== Segment start ==

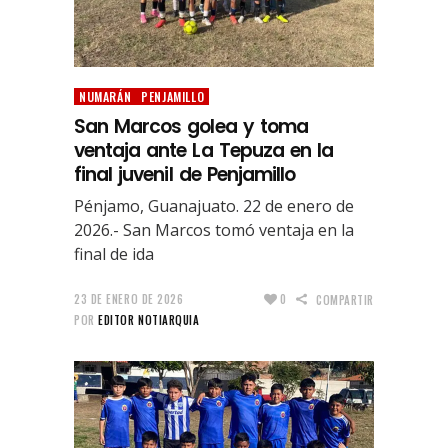
NUMARÁN
PENJAMILLO
San Marcos golea y toma
ventaja ante La Tepuza en la
final juvenil de Penjamillo
Pénjamo, Guanajuato. 22 de enero de
2026.- San Marcos tomó ventaja en la
final de ida
23 DE ENERO DE 2026
0
COMPARTIR
POR
EDITOR NOTIARQUIA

== Segment end ==

### YOUR GOAL
Each record should be copied exactly, and each image left out.

### PROBLEM SOLUTION
NUMARÁN
PENJAMILLO
San Marcos golea y toma
ventaja ante La Tepuza en la
final juvenil de Penjamillo
Pénjamo, Guanajuato. 22 de enero de
2026.- San Marcos tomó ventaja en la
final de ida
23 DE ENERO DE 2026
0
COMPARTIR
POR
EDITOR NOTIARQUIA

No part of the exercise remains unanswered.